“Stop Asking Me If I’m Robot!”: Google Is About To Make Online Bouncer Invisible

Are you tired of telling websites you’re not a Robot? Google is going to rid off at least some users of the annoying questionnaire. When signing up to online services, when sending or submitting forms online, and in so many other cases as well, there’s one common bother we all usually have to go through. It

Updated Mar 14, 2017News
Google's reCAPTCHA

When signing up to online services, when sending or submitting forms online, and in so many other cases as well, there’s one common bother we all usually have to go through.

It doesn’t matter whether it’s entering a string of characters that looks like they were taken straight out of a Picasso painting, or selecting which pictures show salad, in one form or another we’ve all bumped into it at some point.

A "CAPTCHA" that requires the user to select salad images

A “CAPTCHA” example that requires the user to select salad images

CAPTCHA – stands for “Completely Automated Public Turing test to tell Computers and Humans Apart” – is a mechanism designed to keep harmful automatic programs, otherwise known as “bots”, away from any user input that uses that mechanism.

The annoying “confirm you’re not a robot” verification test certainly has managed to prove itself useful against bot attacks yet along the way, as usual, the naive visitor is the one that pays the price.

The Problem With Current CAPTCHA

Although being highly useful measure against harmful bots, as time goes by, bots are becoming more and more sophisticated therefore, in return, requiring the CAPTCHAs to become more complex.

As a result, the phenomenon ultimately leads to that not only bots experience difficulties in causing harm but also, humans are finding it more and more difficult to solve. The more so it is evident among people with disabilities such as dyslexia or sight problems.

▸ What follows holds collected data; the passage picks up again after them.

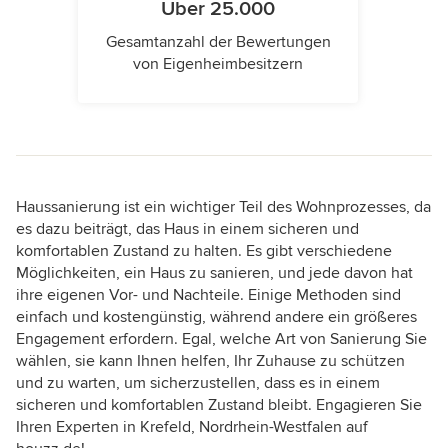
Über 25.000
Gesamtanzahl der Bewertungen
von Eigenheimbesitzern
Haussanierung ist ein wichtiger Teil des Wohnprozesses, da
es dazu beiträgt, das Haus in einem sicheren und
komfortablen Zustand zu halten. Es gibt verschiedene
Möglichkeiten, ein Haus zu sanieren, und jede davon hat
ihre eigenen Vor- und Nachteile. Einige Methoden sind
einfach und kostengünstig, während andere ein größeres
Engagement erfordern. Egal, welche Art von Sanierung Sie
wählen, sie kann Ihnen helfen, Ihr Zuhause zu schützen
und zu warten, um sicherzustellen, dass es in einem
sicheren und komfortablen Zustand bleibt. Engagieren Sie
Ihren Experten in Krefeld, Nordrhein-Westfalen auf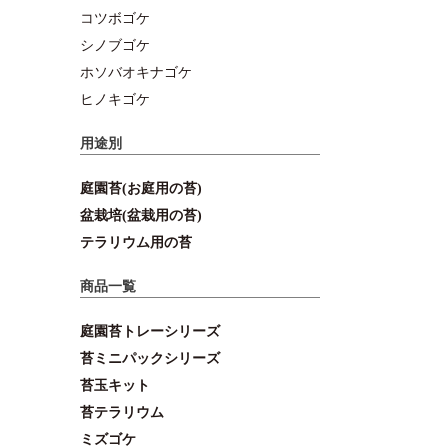
コツボゴケ
シノブゴケ
ホソバオキナゴケ
ヒノキゴケ
用途別
庭園苔(お庭用の苔)
盆栽培(盆栽用の苔)
テラリウム用の苔
商品一覧
庭園苔トレーシリーズ
苔ミニパックシリーズ
苔玉キット
苔テラリウム
ミズゴケ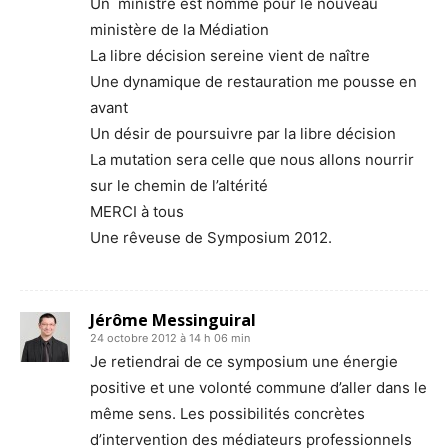
Un ministre est nommé pour le nouveau
ministère de la Médiation
La libre décision sereine vient de naître
Une dynamique de restauration me pousse en
avant
Un désir de poursuivre par la libre décision
La mutation sera celle que nous allons nourrir
sur le chemin de l’altérité
MERCI à tous
Une rêveuse de Symposium 2012.
Jérôme Messinguiral
24 octobre 2012 à 14 h 06 min
Je retiendrai de ce symposium une énergie
positive et une volonté commune d’aller dans le
même sens. Les possibilités concrètes
d’intervention des médiateurs professionnels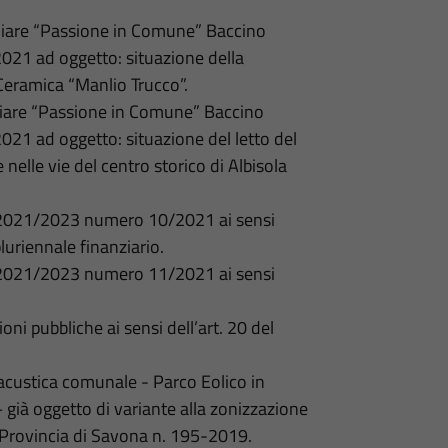
liare “Passione in Comune” Baccino
021 ad oggetto: situazione della
 Ceramica “Manlio Trucco”.
liare “Passione in Comune” Baccino
021 ad oggetto: situazione del letto del
nelle vie del centro storico di Albisola
ne 2021/2023 numero 10/2021 ai sensi
pluriennale finanziario.
ne 2021/2023 numero 11/2021 ai sensi
oni pubbliche ai sensi dell’art. 20 del
acustica comunale - Parco Eolico in
 già oggetto di variante alla zonizzazione
Provincia di Savona n. 195-2019.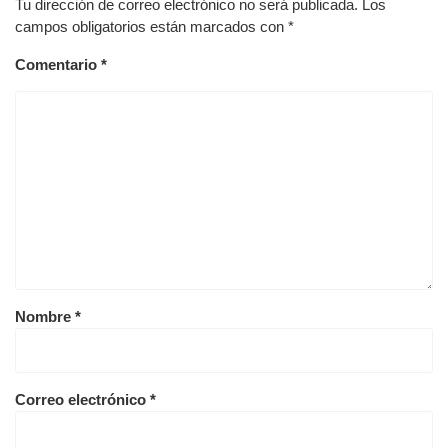
Tu dirección de correo electrónico no será publicada.
Los
campos obligatorios están marcados con
*
Comentario
*
Nombre
*
Correo electrónico
*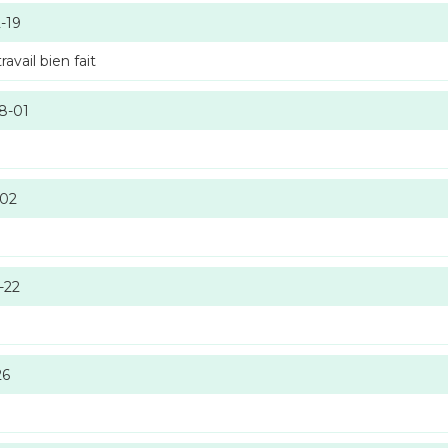
-19
vail bien fait
8-01
-02
-22
26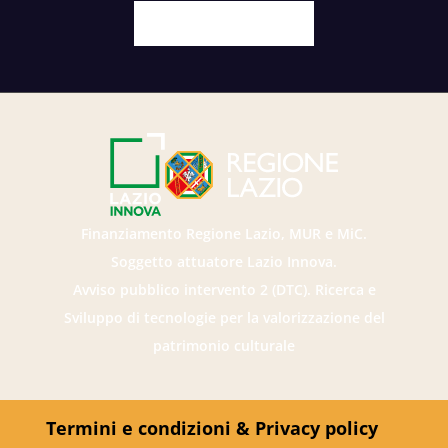
Facebook
X
Youtube
Instagram
Finanziamento Regione Lazio, MUR e MiC.
Soggetto attuatore Lazio Innova.
Avviso pubblico intervento 2 (DTC). Ricerca e
Sviluppo di tecnologie per la valorizzazione del
patrimonio culturale
Termini e condizioni & Privacy policy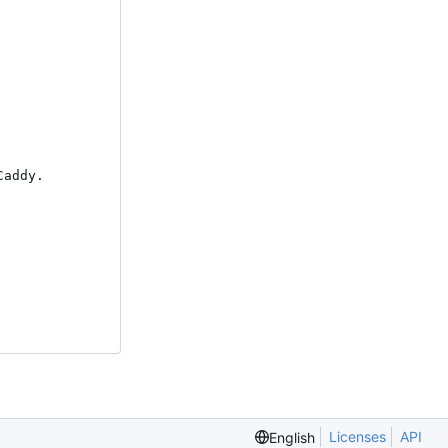
addy.

Licenses
API
English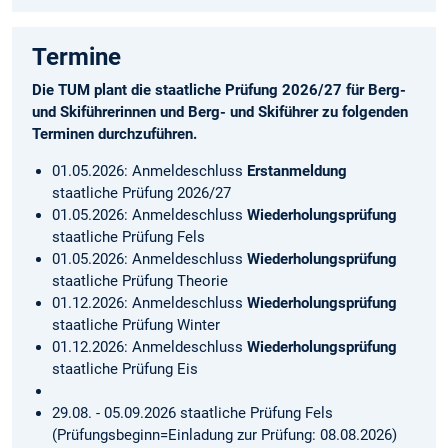
Termine
Die TUM plant die staatliche Prüfung 2026/27 für Berg-
und Skiführerinnen und Berg- und Skiführer zu folgenden
Terminen durchzuführen.
01.05.2026: Anmeldeschluss
Erstanmeldung
staatliche Prüfung 2026/27
01.05.2026: Anmeldeschluss
Wiederholungsprüfung
staatliche Prüfung Fels
01.05.2026: Anmeldeschluss
Wiederholungsprüfung
staatliche Prüfung Theorie
01.12.2026: Anmeldeschluss
Wiederholungsprüfung
staatliche Prüfung Winter
01.12.2026: Anmeldeschluss
Wiederholungsprüfung
staatliche Prüfung Eis
29.08. - 05.09.2026 staatliche Prüfung Fels
(Prüfungsbeginn=Einladung zur Prüfung: 08.08.2026)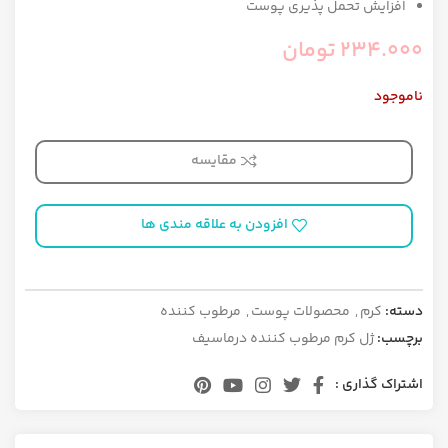
افزایش تحمل پذیری پوست
234.000
تومان
ناموجود
مقایسه
افزودن به علاقه مندی ها
دسته:
کرم
,
محصولات پوست
,
مرطوب کننده
برچسب:
ژل کرم مرطوب کننده درماسیف
اشتراک گذاری :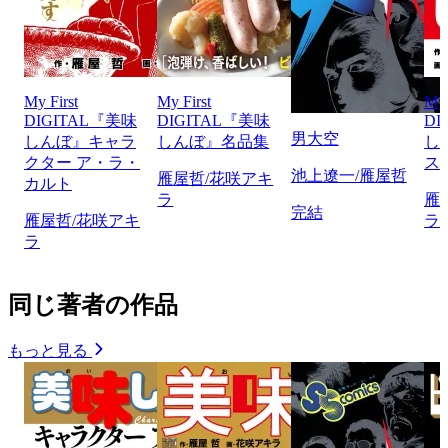
My First
My First
My 
DIGITAL『美味
DIGITAL『美味
DI
男大空
しんぼ』キャラ
しんぼ』名品集
し
クター ア・ラ・
ス
池上遼一/雁屋哲
雁屋哲/花咲アキ
カルト
ラ
雁
完結
雁屋哲/花咲アキ
ラ
ラ
同じ著者の作品
もっと見る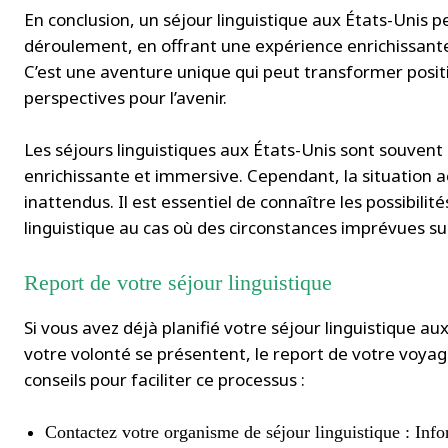
En conclusion, un séjour linguistique aux États-Unis 
déroulement, en offrant une expérience enrichissante su
C’est une aventure unique qui peut transformer positi
perspectives pour l’avenir.
Les séjours linguistiques aux États-Unis sont souvent
enrichissante et immersive. Cependant, la situation a
inattendus. Il est essentiel de connaître les possibili
linguistique au cas où des circonstances imprévues su
Report de votre séjour linguistique
Si vous avez déjà planifié votre séjour linguistique 
votre volonté se présentent, le report de votre voyage
conseils pour faciliter ce processus :
Contactez votre organisme de séjour linguistique : Info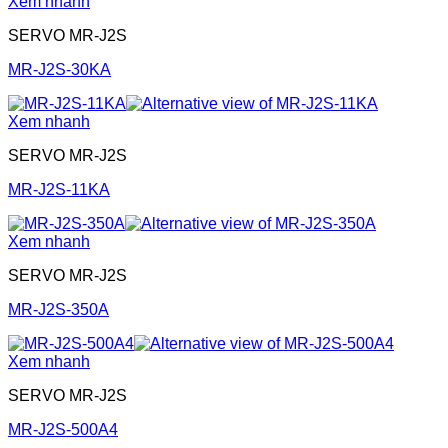
Xem nhanh
SERVO MR-J2S
MR-J2S-30KA
Xem nhanh
SERVO MR-J2S
MR-J2S-11KA
Xem nhanh
SERVO MR-J2S
MR-J2S-350A
Xem nhanh
SERVO MR-J2S
MR-J2S-500A4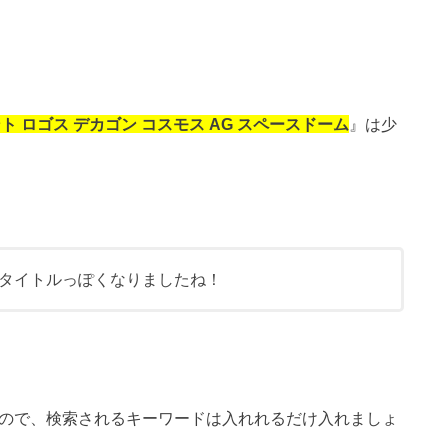
ント ロゴス デカゴン コスモス AG スペースドーム
』は少
タイトルっぽくなりましたね！
ので、検索されるキーワードは入れれるだけ入れましょ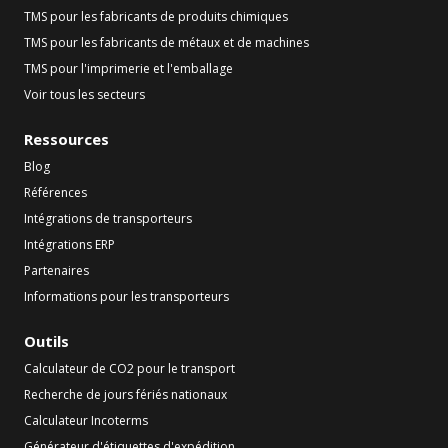
TMS pour les fabricants de produits chimiques
TMS pour les fabricants de métaux et de machines
TMS pour l'imprimerie et l'emballage
Voir tous les secteurs
Ressources
Blog
Références
Intégrations de transporteurs
Intégrations ERP
Partenaires
Informations pour les transporteurs
Outils
Calculateur de CO2 pour le transport
Recherche de jours fériés nationaux
Calculateur Incoterms
Générateur d'étiquettes d'expédition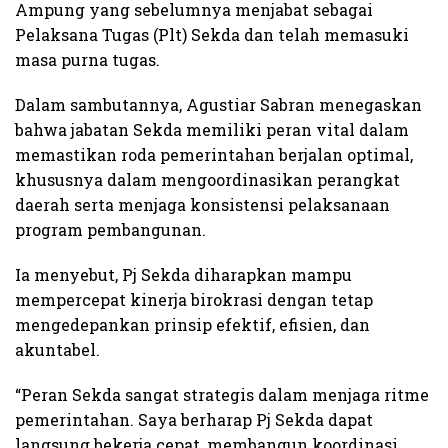
Ampung yang sebelumnya menjabat sebagai
Pelaksana Tugas (Plt) Sekda dan telah memasuki
masa purna tugas.
Dalam sambutannya, Agustiar Sabran menegaskan
bahwa jabatan Sekda memiliki peran vital dalam
memastikan roda pemerintahan berjalan optimal,
khususnya dalam mengoordinasikan perangkat
daerah serta menjaga konsistensi pelaksanaan
program pembangunan.
Ia menyebut, Pj Sekda diharapkan mampu
mempercepat kinerja birokrasi dengan tetap
mengedepankan prinsip efektif, efisien, dan
akuntabel.
“Peran Sekda sangat strategis dalam menjaga ritme
pemerintahan. Saya berharap Pj Sekda dapat
langsung bekerja cepat, membangun koordinasi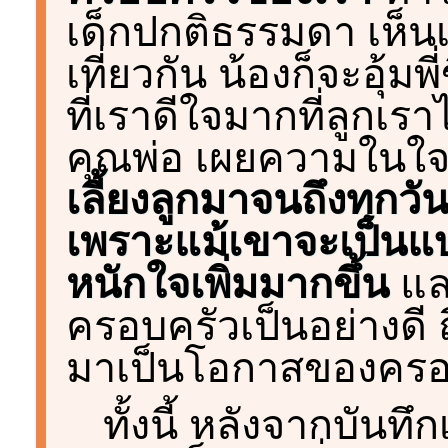
เด็กปกติธรรมดา เห็นเข
เที่ยวกัน น้องก็จะอุ้มพี่
ที่เราดีใจมากที่ลูกเร
คุณพ่อ เผยความในใ
เลี้ยงลูกมาจนถึงทุกวั
เพราะแม้เขาจะเป็นแบบ
หนักใจเพิ่มมากขึ้น
แล
ครอบครัวเป็นอย่างดี ถ
มาเป็นโอกาสของครอ
ทั้งนี้ หลังจากบันท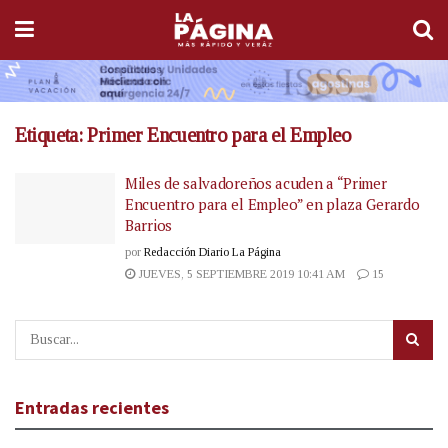
Etiqueta:
Primer Encuentro para el Empleo
Miles de salvadoreños acuden a “Primer
Encuentro para el Empleo” en plaza Gerardo
Barrios
por
Redacción Diario La Página
JUEVES, 5 SEPTIEMBRE 2019 10:41 AM
15
Entradas recientes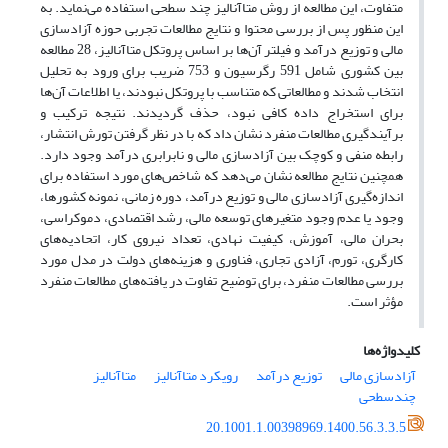
متفاوت، این مطالعه از روش متاآنالیز چند سطحی استفاده می‌نماید. به
این منظور پس از بررسی محتوا و نتایج مطالعات تجربی حوزه آزادسازی
مالی و توزیع درآمد و فیلتر آن‌ها بر اساس پروتکل متاآنالیز، 28 مطالعه
بین کشوری شامل 591 رگرسیون و 753 ضریب برای ورود به تحلیل
انتخاب شدند و مطالعاتی که متناسب با پروتکل نبودند، یا اطلاعات آن‌ها
برای استخراج داده کافی نبود، حذف گردیدند. نتیجه ترکیب و
برآیندگیری مطالعات منفرد نشان داد که با در نظر گرفتن تورش انتشار،
رابطه منفی و کوچک بین آزادسازی مالی و نابرابری درآمد وجود دارد.
همچنین نتایج مطالعه نشان می‌دهد که شاخص‌های مورد استفاده برای
اندازه‌گیری آزادسازی مالی و توزیع درآمد، دوره زمانی، نمونه کشورها،
وجود یا عدم وجود متغیرهای توسعه مالی، رشد اقتصادی، دموکراسی،
بحران مالی، آموزش، کیفیت نهادی، تعداد نیروی کار، اتحادیه‌های
کارگری، تورم، آزادی تجاری، فناوری و هزینه‌های دولت در مدل مورد
بررسی مطالعات منفرد، برای توضیح تفاوت در یافته‌های مطالعات منفرد
مؤثر است.
کلیدواژه‌ها
آزادسازی مالی
توزیع درآمد
رویکرد متاآنالیز
متاآنالیز
چندسطحی
20.1001.1.00398969.1400.56.3.3.5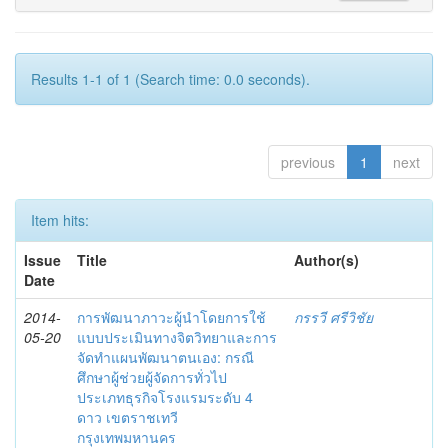
Results 1-1 of 1 (Search time: 0.0 seconds).
previous
1
next
Item hits:
Issue
Title
Author(s)
Date
2014-
การพัฒนาภาวะผู้นำโดยการใช้
กรรวี ศรีวิชัย
05-20
แบบประเมินทางจิตวิทยาและการ
จัดทำแผนพัฒนาตนเอง: กรณี
ศึกษาผู้ช่วยผู้จัดการทั่วไป
ประเภทธุรกิจโรงแรมระดับ 4
ดาว เขตราชเทวี
กรุงเทพมหานคร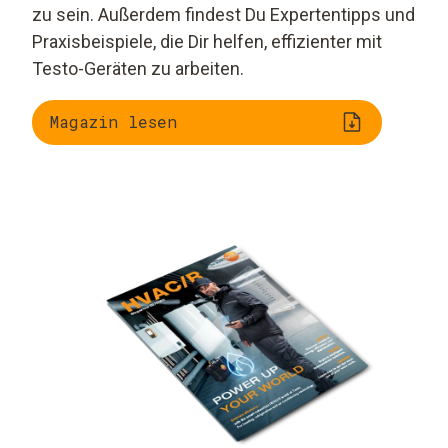
zu sein. Außerdem findest Du Expertentipps und
Praxisbeispiele, die Dir helfen, effizienter mit
Testo-Geräten zu arbeiten.
Magazin lesen
Trendradar: Smarte
KI und
Werkzeuge, smarte
Automatisierung auf
Häuser, smarte
der Baustelle
Daten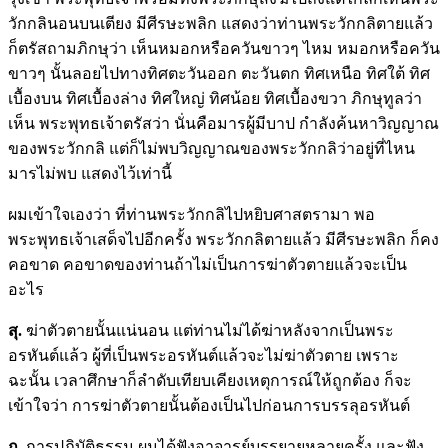
วักกลินอนบนเตียง มีศีรษะพลิก แสดงว่าท่านพระวักกลิตายแล้ว
ก็ตรัสถามภิกษุว่า เห็นหมอกหรือควันขาวๆ ไหม หมอกหรือควัน
ขาวๆ นั้นลอยไปทางทิศตะวันออก ตะวันตก ทิศเหนือ ทิศใต้ ทิศ
เบื้องบน ทิศเบื้องล่าง ทิศใหญ่ ทิศน้อย ทิศเบื้องขวา ภิกษุทูลว่า
เห็น พระพุทธเจ้าตรัสว่า นั่นคือมารผู้มีบาป กำลังค้นหาวิญญาณ
ของพระวักกลิ แต่ก็ไม่พบวิญญาณของพระวักกลิว่าอยู่ที่ไหน
มารไม่พบ แสดงไว้เท่านี้
ผมเข้าใจเองว่า ที่ท่านพระวักกลิไปหยิบศาสตรามา พอ
พระพุทธเจ้าเสด็จไปอีกครั้ง พระวักกลิตายแล้ว มีศีรษะพลิก ก็คง
คอขาด คอขาดของท่านถ้าไม่เป็นการฆ่าตัวตายแล้วจะเป็น
อะไร
สุ.
ฆ่าตัวตายนั้นแน่นอน แต่ท่านไม่ได้ฆ่าหลังจากเป็นพระ
อรหันต์แล้ว ผู้ที่เป็นพระอรหันต์แล้วจะไม่ฆ่าตัวตาย เพราะ
ฉะนั้น เวลาศึกษาก็ลำดับเทียบเคียงเหตุการณ์ให้ถูกต้อง ก็จะ
เข้าใจว่า การฆ่าตัวตายนั้นต้องเป็นไปก่อนการบรรลุอรหันต์
ถ.
การปฏิบัติธรรม ผมได้ฟังอาจารย์บรรยายหลายครั้ง และฟัง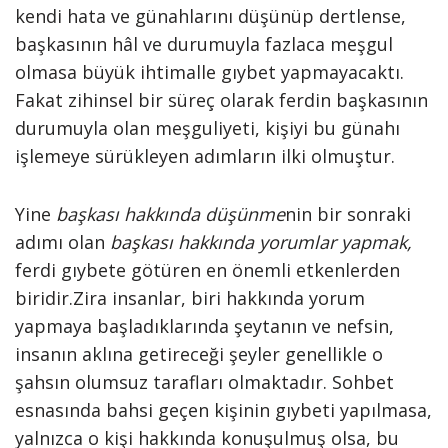
kendi hata ve günahlarını düşünüp dertlense,
başkasının hâl ve durumuyla fazlaca meşgul
olmasa büyük ihtimalle gıybet yapmayacaktı.
Fakat zihinsel bir süreç olarak ferdin başkasının
durumuyla olan meşguliyeti, kişiyi bu günahı
işlemeye sürükleyen adımların ilki olmuştur.
Yine
başkası hakkında düşünme
nin bir sonraki
adımı olan
başkası hakkında yorumlar yapmak,
ferdi gıybete götüren en önemli etkenlerden
biridir.Zira insanlar, biri hakkında yorum
yapmaya başladıklarında şeytanın ve nefsin,
insanın aklına getireceği şeyler genellikle o
şahsın olumsuz tarafları olmaktadır. Sohbet
esnasında bahsi geçen kişinin gıybeti yapılmasa,
yalnızca o kişi hakkında konuşulmuş olsa, bu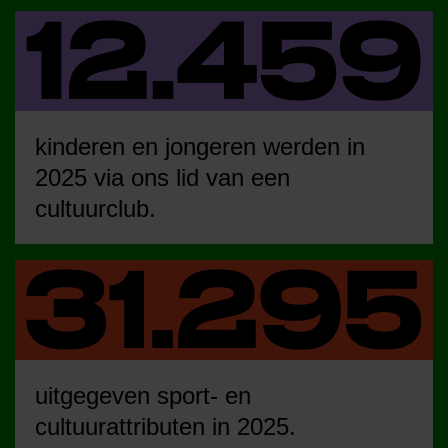
kinderen en jongeren werden in
2025 via ons lid van een
cultuurclub.
uitgegeven sport- en
cultuurattributen in 2025.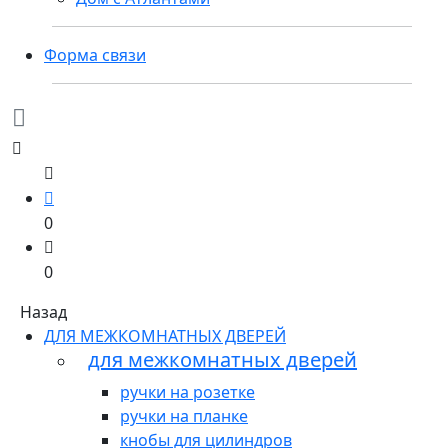
Форма связи
0
0
Назад
ДЛЯ МЕЖКОМНАТНЫХ ДВЕРЕЙ
для межкомнатных дверей
ручки на розетке
ручки на планке
кнобы для цилиндров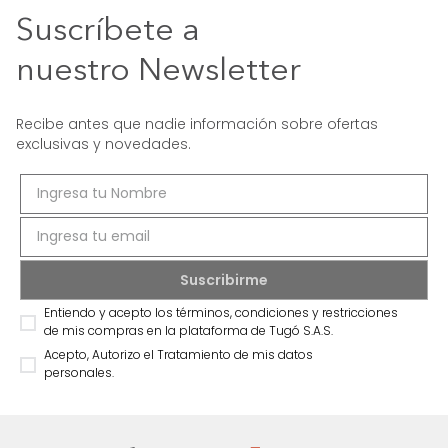
Suscríbete a
nuestro Newsletter
Recibe antes que nadie información sobre ofertas
exclusivas y novedades.
Entiendo y acepto los términos, condiciones y restricciones
de mis compras en la plataforma de Tugó S.A.S.
Acepto, Autorizo el Tratamiento de mis datos
personales.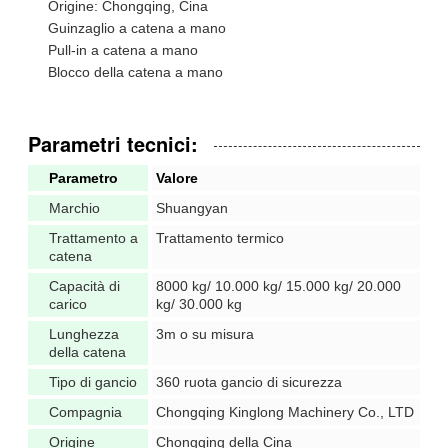
Origine: Chongqing, Cina
Guinzaglio a catena a mano
Pull-in a catena a mano
Blocco della catena a mano
Parametri tecnici:
Parametro
Valore
Marchio
Shuangyan
Trattamento a
Trattamento termico
catena
Capacità di
8000 kg/ 10.000 kg/ 15.000 kg/ 20.000
carico
kg/ 30.000 kg
Lunghezza
3m o su misura
della catena
Tipo di gancio
360 ruota gancio di sicurezza
Compagnia
Chongqing Kinglong Machinery Co., LTD
Origine
Chongqing della Cina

In addition to that there’s of course the nuisance and mistrust feelings that may arise in innocent visitors who are being compelled to fill out CAPTCHA tests time and time again.

Enter Google reCAPTCHA

“reCAPTCHA” is a CAPTCHA-like system owned by Google, being used by the company and other websites as well, such as Facebook, Twitter, etc….

The company provides the reCAPTCHA service to other websites for free. Nonetheless, in exchange, and this is something many users aren’t aware of, Google utilizes user input in order to help digitize and decipher text that may be otherwise too illegible to be scanned by computers into Google Books.

Along the years, Google has improved and perfected reCAPTCHA so much so that nowadays it reached a level where the average user’s input is required only on very rare occasions, and instead of showing (non-suspicious) users a CAPTCHA test, an empty box is shown that the user clicks to tick it, verifying one isn’t a bot.

However, the latest version, referred to as “No CAPTCHA reCAPTCHA”, still has one limitation – it relies on browser cookies, therefore users who delete their cookies regularly might still be bothered by the test.

To mitigate the latter and further improve reCAPTCHA, the test has now reached a sublime level in which instead of relying on cookies, more patterns of the user will be taken into consideration such as mouse movements, time spent on the site, browser type, other actions and more, in order to correctly distinguish between a legitimate user and a bot.

The new mechanism, called “Invisible reCAPTCHA”, is planned be released soon and will supposedly no longer bother the user, not even to verify that one isn’t a bot.